▶ [YOUR OBJECTIVE]:
An exact copy of the listing below is required.

Start of Block

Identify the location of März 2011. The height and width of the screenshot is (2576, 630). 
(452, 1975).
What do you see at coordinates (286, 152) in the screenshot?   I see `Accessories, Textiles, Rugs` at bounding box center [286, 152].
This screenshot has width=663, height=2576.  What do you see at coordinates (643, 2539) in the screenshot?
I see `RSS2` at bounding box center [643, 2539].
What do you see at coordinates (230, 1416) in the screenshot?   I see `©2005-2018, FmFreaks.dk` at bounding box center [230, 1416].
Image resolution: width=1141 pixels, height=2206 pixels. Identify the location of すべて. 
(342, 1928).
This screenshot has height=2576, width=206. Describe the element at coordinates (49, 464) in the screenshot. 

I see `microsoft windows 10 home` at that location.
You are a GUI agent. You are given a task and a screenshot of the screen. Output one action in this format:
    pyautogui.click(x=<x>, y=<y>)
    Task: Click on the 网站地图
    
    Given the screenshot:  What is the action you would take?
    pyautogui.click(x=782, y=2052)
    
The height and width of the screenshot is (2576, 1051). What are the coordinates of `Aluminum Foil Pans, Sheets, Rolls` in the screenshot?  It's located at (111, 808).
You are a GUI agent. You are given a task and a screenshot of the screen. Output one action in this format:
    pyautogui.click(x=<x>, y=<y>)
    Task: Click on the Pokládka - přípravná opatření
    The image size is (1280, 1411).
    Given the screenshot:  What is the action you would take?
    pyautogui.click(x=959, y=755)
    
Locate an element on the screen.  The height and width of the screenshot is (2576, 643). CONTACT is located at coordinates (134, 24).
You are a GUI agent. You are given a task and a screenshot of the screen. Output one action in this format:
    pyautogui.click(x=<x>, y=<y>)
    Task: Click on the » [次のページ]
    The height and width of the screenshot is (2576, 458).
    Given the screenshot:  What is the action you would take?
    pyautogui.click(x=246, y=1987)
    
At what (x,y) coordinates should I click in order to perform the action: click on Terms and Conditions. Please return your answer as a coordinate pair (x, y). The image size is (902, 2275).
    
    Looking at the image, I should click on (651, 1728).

End of Block

▶ [REPLY]:
Identify the location of März 2011. The height and width of the screenshot is (2576, 630). 
(452, 1975).
What do you see at coordinates (286, 152) in the screenshot?   I see `Accessories, Textiles, Rugs` at bounding box center [286, 152].
This screenshot has width=663, height=2576.  What do you see at coordinates (643, 2539) in the screenshot?
I see `RSS2` at bounding box center [643, 2539].
What do you see at coordinates (230, 1416) in the screenshot?   I see `©2005-2018, FmFreaks.dk` at bounding box center [230, 1416].
Image resolution: width=1141 pixels, height=2206 pixels. Identify the location of すべて. 
(342, 1928).
This screenshot has height=2576, width=206. Describe the element at coordinates (49, 464) in the screenshot. 

I see `microsoft windows 10 home` at that location.
You are a GUI agent. You are given a task and a screenshot of the screen. Output one action in this format:
    pyautogui.click(x=<x>, y=<y>)
    Task: Click on the 网站地图
    
    Given the screenshot:  What is the action you would take?
    pyautogui.click(x=782, y=2052)
    
The height and width of the screenshot is (2576, 1051). What are the coordinates of `Aluminum Foil Pans, Sheets, Rolls` in the screenshot?  It's located at (111, 808).
You are a GUI agent. You are given a task and a screenshot of the screen. Output one action in this format:
    pyautogui.click(x=<x>, y=<y>)
    Task: Click on the Pokládka - přípravná opatření
    The image size is (1280, 1411).
    Given the screenshot:  What is the action you would take?
    pyautogui.click(x=959, y=755)
    
Locate an element on the screen.  The height and width of the screenshot is (2576, 643). CONTACT is located at coordinates (134, 24).
You are a GUI agent. You are given a task and a screenshot of the screen. Output one action in this format:
    pyautogui.click(x=<x>, y=<y>)
    Task: Click on the » [次のページ]
    The height and width of the screenshot is (2576, 458).
    Given the screenshot:  What is the action you would take?
    pyautogui.click(x=246, y=1987)
    
At what (x,y) coordinates should I click in order to perform the action: click on Terms and Conditions. Please return your answer as a coordinate pair (x, y). The image size is (902, 2275).
    
    Looking at the image, I should click on (651, 1728).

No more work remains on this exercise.